● **Your assignment**:
Give all the lines below again, exactly, with no pictures.

Saved entries
• • • • • • •

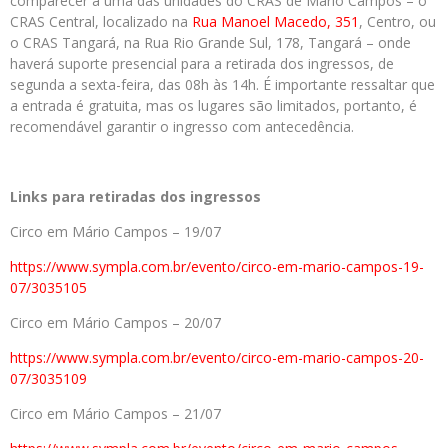
comparecer a uma das unidades do CRAS de Mário Campos – o
CRAS Central, localizado na
Rua Manoel Macedo, 351
, Centro, ou
o CRAS Tangará, na Rua Rio Grande Sul, 178, Tangará – onde
haverá suporte presencial para a retirada dos ingressos, de
segunda a sexta-feira, das 08h às 14h. É importante ressaltar que
a entrada é gratuita, mas os lugares são limitados, portanto, é
recomendável garantir o ingresso com antecedência.
Links para retiradas dos ingressos
Circo em Mário Campos – 19/07
https://www.sympla.com.br/
evento/circo-em-mario-campos-
19-
07/3035105
Circo em Mário Campos – 20/07
https://www.sympla.com.br/
evento/circo-em-mario-campos-
20-
07/3035109
Circo em Mário Campos – 21/07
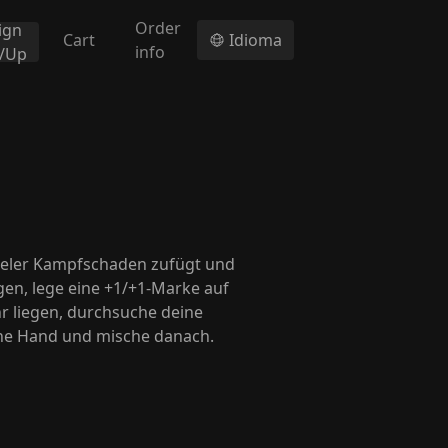
Order
ign
Cart
Idioma
info
n/Up
eler Kampfschaden zufügt und
egen, lege eine +1/+1-Marke auf
hr liegen, durchsuche deine
eine Hand und mische danach.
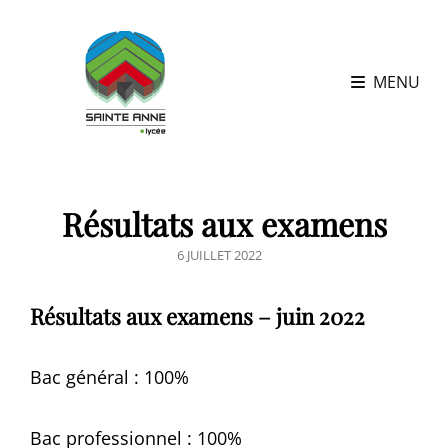
MENU
Résultats aux examens
POSTED
6 JUILLET 2022
ON
Résultats aux examens – juin 2022
Bac général : 100%
Bac professionnel : 100%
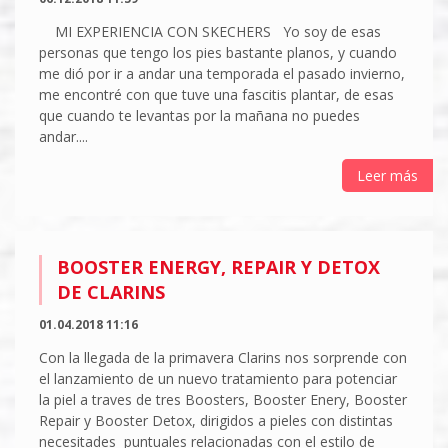
MI EXPERIENCIA CON SKECHERS Yo soy de esas
personas que tengo los pies bastante planos, y cuando
me dió por ir a andar una temporada el pasado invierno,
me encontré con que tuve una fascitis plantar, de esas
que cuando te levantas por la mañana no puedes
andar....
Leer más
BOOSTER ENERGY, REPAIR Y DETOX
DE CLARINS
01.04.2018 11:16
Con la llegada de la primavera Clarins nos sorprende con
el lanzamiento de un nuevo tratamiento para potenciar
la piel a traves de tres Boosters, Booster Enery, Booster
Repair y Booster Detox, dirigidos a pieles con distintas
necesitades puntuales relacionadas con el estilo de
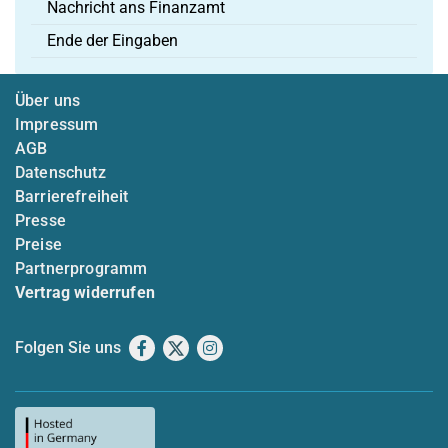
Nachricht ans Finanzamt
Ende der Eingaben
Über uns
Impressum
AGB
Datenschutz
Barrierefreiheit
Presse
Preise
Partnerprogramm
Vertrag widerrufen
Folgen Sie uns
Facebook
X
Instagram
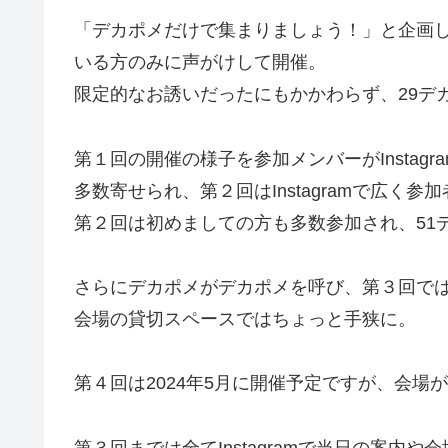
「デカポメだけで集まりましょう！」と企画し、
いる方のみに声がけして開催。
限定的なお誘いだったにもかかわらず、29デ
第１回の開催の様子を参加メンバーがInsta
多数寄せられ、第２回はInstagramで広く参
第２回は初めましての方も多数参加され、51
さらにデカポメがデカポメを呼び、第３回では
会場の貸切スペースではちょっと手狭に。
第４回は2024年5月に開催予定ですが、会場
第３回までは全てInstagramで当日の案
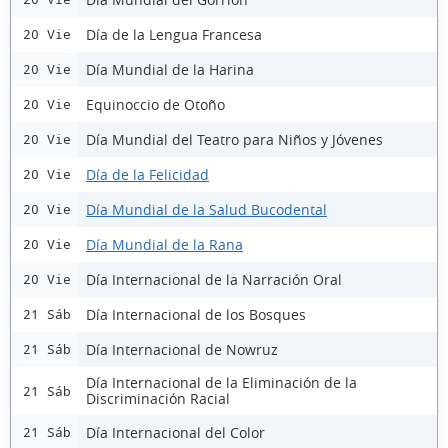
Día de la Lengua Francesa
20 Vie
Día Mundial de la Harina
20 Vie
Equinoccio de Otoño
20 Vie
Día Mundial del Teatro para Niños y Jóvenes
20 Vie
Día de la Felicidad
20 Vie
Día Mundial de la Salud Bucodental
20 Vie
Día Mundial de la Rana
20 Vie
Día Internacional de la Narración Oral
20 Vie
Día Internacional de los Bosques
21 Sáb
Día Internacional de Nowruz
21 Sáb
Día Internacional de la Eliminación de la
21 Sáb
Discriminación Racial
Día Internacional del Color
21 Sáb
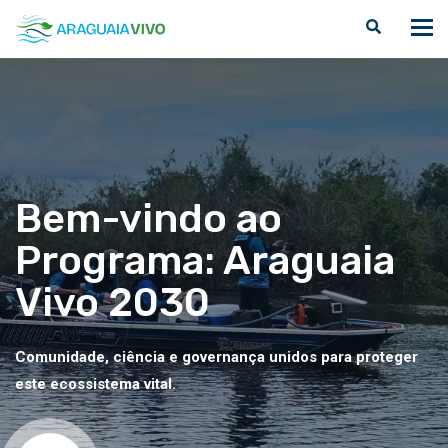
Bem-vindo ao
Programa: Araguaia
Vivo 2030
Comunidade, ciência e governança unidos para proteger
este ecossistema vital.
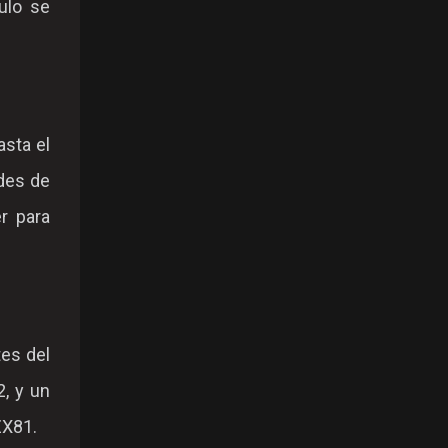
ulo se
sta el
ades de
r para
es del
, y un
ZX81.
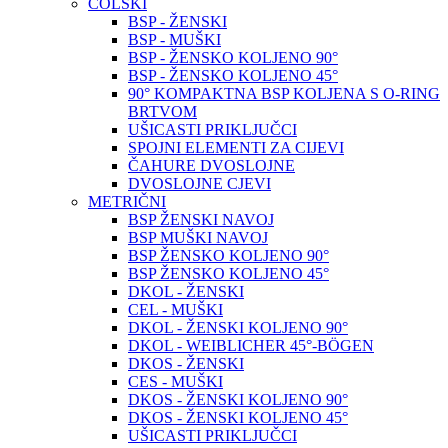
COLSKI
BSP - ŽENSKI
BSP - MUŠKI
BSP - ŽENSKO KOLJENO 90°
BSP - ŽENSKO KOLJENO 45°
90° KOMPAKTNA BSP KOLJENA S O-RING
BRTVOM
UŠICASTI PRIKLJUČCI
SPOJNI ELEMENTI ZA CIJEVI
ČAHURE DVOSLOJNE
DVOSLOJNE CJEVI
METRIČNI
BSP ŽENSKI NAVOJ
BSP MUŠKI NAVOJ
BSP ŽENSKO KOLJENO 90°
BSP ŽENSKO KOLJENO 45°
DKOL - ŽENSKI
CEL - MUŠKI
DKOL - ŽENSKI KOLJENO 90°
DKOL - WEIBLICHER 45°-BÖGEN
DKOS - ŽENSKI
CES - MUŠKI
DKOS - ŽENSKI KOLJENO 90°
DKOS - ŽENSKI KOLJENO 45°
UŠICASTI PRIKLJUČCI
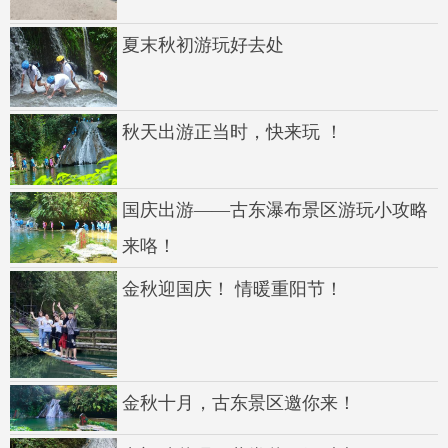
夏末秋初游玩好去处
秋天出游正当时，快来玩 ！
国庆出游——古东瀑布景区游玩小攻略
来咯！
金秋迎国庆！ 情暖重阳节！
金秋十月，古东景区邀你来！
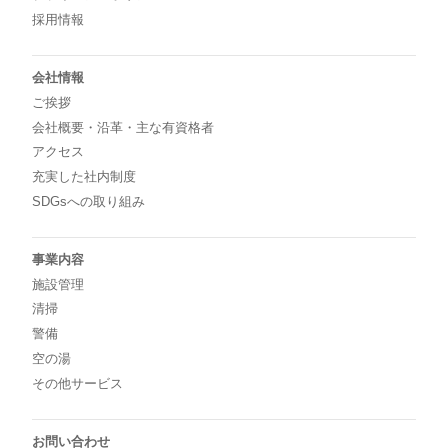
採用情報
会社情報
ご挨拶
会社概要・沿革・主な有資格者
アクセス
充実した社内制度
SDGsへの取り組み
事業内容
施設管理
清掃
警備
空の湯
その他サービス
お問い合わせ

• • • • • • •

● **Solution below**:
comparecer a uma das unidades do CRAS de Mário Campos – o
CRAS Central, localizado na
Rua Manoel Macedo, 351
, Centro, ou
o CRAS Tangará, na Rua Rio Grande Sul, 178, Tangará – onde
haverá suporte presencial para a retirada dos ingressos, de
segunda a sexta-feira, das 08h às 14h. É importante ressaltar que
a entrada é gratuita, mas os lugares são limitados, portanto, é
recomendável garantir o ingresso com antecedência.
Links para retiradas dos ingressos
Circo em Mário Campos – 19/07
https://www.sympla.com.br/
evento/circo-em-mario-campos-
19-
07/3035105
Circo em Mário Campos – 20/07
https://www.sympla.com.br/
evento/circo-em-mario-campos-
20-
07/3035109
Circo em Mário Campos – 21/07
Order
ign
Cart
Idioma
info
n/Up
eler Kampfschaden zufügt und
egen, lege eine +1/+1-Marke auf
hr liegen, durchsuche deine
eine Hand und mische danach.
MENU
Résultats aux examens
POSTED
6 JUILLET 2022
ON
Résultats aux examens – juin 2022
Bac général : 100%
Bac professionnel : 100%
MI EXPERIENCIA CON SKECHERS Yo soy de esas
personas que tengo los pies bastante planos, y cuando
me dió por ir a andar una temporada el pasado invierno,
me encontré con que tuve una fascitis plantar, de esas
que cuando te levantas por la mañana no puedes
andar....
Leer más
BOOSTER ENERGY, REPAIR Y DETOX
DE CLARINS
01.04.2018 11:16
Con la llegada de la primavera Clarins nos sorprende con
el lanzamiento de un nuevo tratamiento para potenciar
la piel a traves de tres Boosters, Booster Enery, Booster
Repair y Booster Detox, dirigidos a pieles con distintas
necesitades puntuales relacionadas con el estilo de
Nachricht ans Finanzamt
Ende der Eingaben
Über uns
Impressum
AGB
Datenschutz
Barrierefreiheit
Presse
Preise
Partnerprogramm
Vertrag widerrufen
Folgen Sie uns
Facebook
X
Instagram
「デカポメだけで集まりましょう！」と企画し、
いる方のみに声がけして開催。
限定的なお誘いだったにもかかわらず、29デ
第１回の開催の様子を参加メンバーがInsta
多数寄せられ、第２回はInstagramで広く参
第２回は初めましての方も多数参加され、51
さらにデカポメがデカポメを呼び、第３回では
会場の貸切スペースではちょっと手狭に。
第４回は2024年5月に開催予定ですが、会場
第３回までは全てInstagramで当日の案
Día de la Lengua Francesa
20 Vie
Día Mundial de la Harina
20 Vie
Equinoccio de Otoño
20 Vie
Día Mundial del Teatro para Niños y Jóvenes
20 Vie
Día de la Felicidad
20 Vie
Día Mundial de la Salud Bucodental
20 Vie
Día Mundial de la Rana
20 Vie
Día Internacional de la Narración Oral
20 Vie
Día Internacional de los Bosques
21 Sáb
Día Internacional de Nowruz
21 Sáb
Día Internacional de la Eliminación de la
21 Sáb
Discriminación Racial
Día Internacional del Color
21 Sáb
Bem-vindo ao
Programa: Araguaia
Vivo 2030
Comunidade, ciência e governança unidos para proteger
este ecossistema vital.
ulo se
sta el
ades de
r para
es del
, y un
ZX81.
COLSKI
BSP - ŽENSKI
BSP - MUŠKI
BSP - ŽENSKO KOLJENO 90°
BSP - ŽENSKO KOLJENO 45°
90° KOMPAKTNA BSP KOLJENA S O-RING
BRTVOM
UŠICASTI PRIKLJUČCI
SPOJNI ELEMENTI ZA CIJEVI
ČAHURE DVOSLOJNE
DVOSLOJNE CJEVI
METRIČNI
BSP ŽENSKI NAVOJ
BSP MUŠKI NAVOJ
BSP ŽENSKO KOLJENO 90°
BSP ŽENSKO KOLJENO 45°
DKOL - ŽENSKI
CEL - MUŠKI
DKOL - ŽENSKI KOLJENO 90°
DKOL - WEIBLICHER 45°-BÖGEN
DKOS - ŽENSKI
CES - MUŠKI
DKOS - ŽENSKI KOLJENO 90°
DKOS - ŽENSKI KOLJENO 45°
UŠICASTI PRIKLJUČCI
夏末秋初游玩好去处
秋天出游正当时，快来玩 ！
国庆出游——古东瀑布景区游玩小攻略
来咯！
金秋迎国庆！ 情暖重阳节！
金秋十月，古东景区邀你来！
採用情報
会社情報
ご挨拶
会社概要・沿革・主な有資格者
アクセス
充実した社内制度
SDGsへの取り組み
事業内容
施設管理
清掃
警備
空の湯
その他サービス
お問い合わせ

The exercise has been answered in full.